Mas agora, a carne daquela carne e toda nova geração com suas ilusões digitais e máquinas barulhentas e calorentas estavam produzindo ilusões digitais capazes de dar um novo significado à terra que sucumbia. Uma cripto-floresta e um campo capaz de produzir uma nova possibilidade.


No ruído dos exaustores das máquinas minerando e no silêncio da liberdade que só se ouve no campo, na penumbra da floresta e nos raios que penetram cada pequena fresta da floresta, eu compartilhei com esse pai as preocupações e o amor por aquela terra, pelos grãos, pelo filho e pelo futuro.


No final do dia, eu havia esquecido quem eram eles - que na verdade ninguém sabe quem são, e que assim deve(ria) ser, mas que eu quis saber - e dormi e sonhei e me encontrei com cada pai e me encontrei com o que aconteceria se eu tivesse seguido na direção que eu (ainda) não segui. E de mãos dadas com Morfeu, me encontrei com as possibilidades todas desse caminho.

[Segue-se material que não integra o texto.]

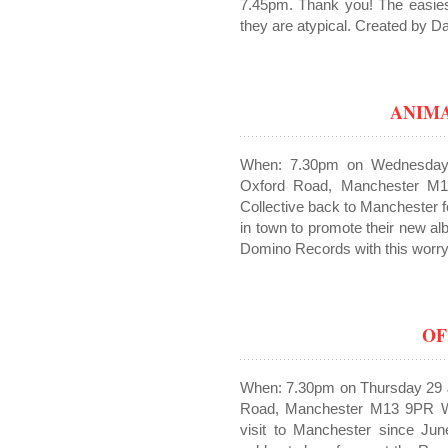
7.45pm. Thank you! The easies
they are atypical. Created by Da
ANIM
When: 7.30pm on Wednesday
Oxford Road, Manchester M1
Collective back to Manchester fo
in town to promote their new al
Domino Records with this worryin
OF
When: 7.30pm on Thursday 29 
Road, Manchester M13 9PR We’r
visit to Manchester since Jun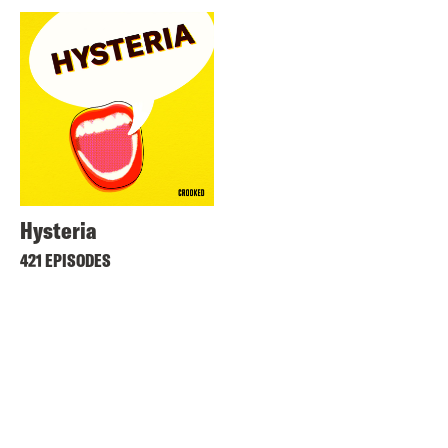
Hysteria
421 EPISODES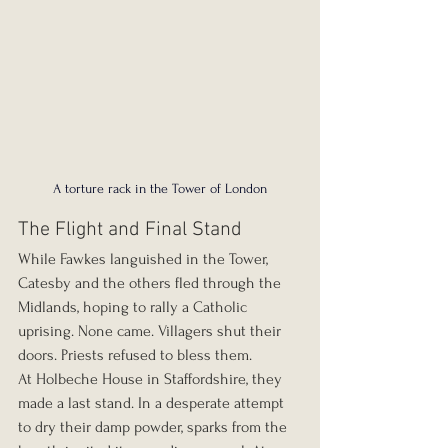
A torture rack in the Tower of London
The Flight and Final Stand
While Fawkes languished in the Tower, 
Catesby and the others fled through the 
Midlands, hoping to rally a Catholic 
uprising. None came. Villagers shut their 
doors. Priests refused to bless them.
At Holbeche House in Staffordshire, they 
made a last stand. In a desperate attempt 
to dry their damp powder, sparks from the 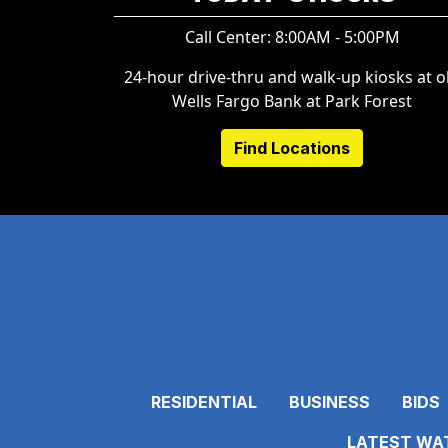
Call Center: 8:00AM - 5:00PM
24-hour drive-thru and walk-up kiosks at o
Wells Fargo Bank at Park Forest
Find Locations
RESIDENTIAL
BUSINESS
BIDS
LATEST WAT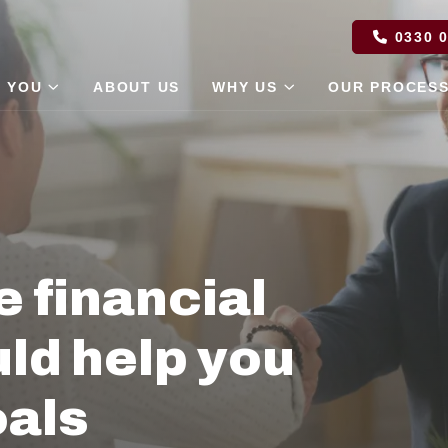
0330 0
 YOU
ABOUT US
WHY US
OUR PROCES
e financial
ld help you
oals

Na manhã seguinte, meio boêmio, geek e agricultor, ele me despertou e eu percebi que não existe mistério ou dúvidas. Só um campo de cultiváveis pronto pra irresistível liberdade.


E eu fiquei pirando com a tensa ansiedade de um desejo impróprio de querer viver. Cada suspiro, sorriso e cada história me partiu em várias e me deixou imensa & imersa na minha compreensão de tudo que eu já soube e tudo que já fui e devo ser. E tudo foi integrado naquele conceito, naquele container submerso em sombras, em árvores e em possibilidades.


Na hora de ir embora, o agricultor parou e me disse:


''Ah, já ia esquecendo.... você vai ser uma mulher livre! Estou sentindo isso''.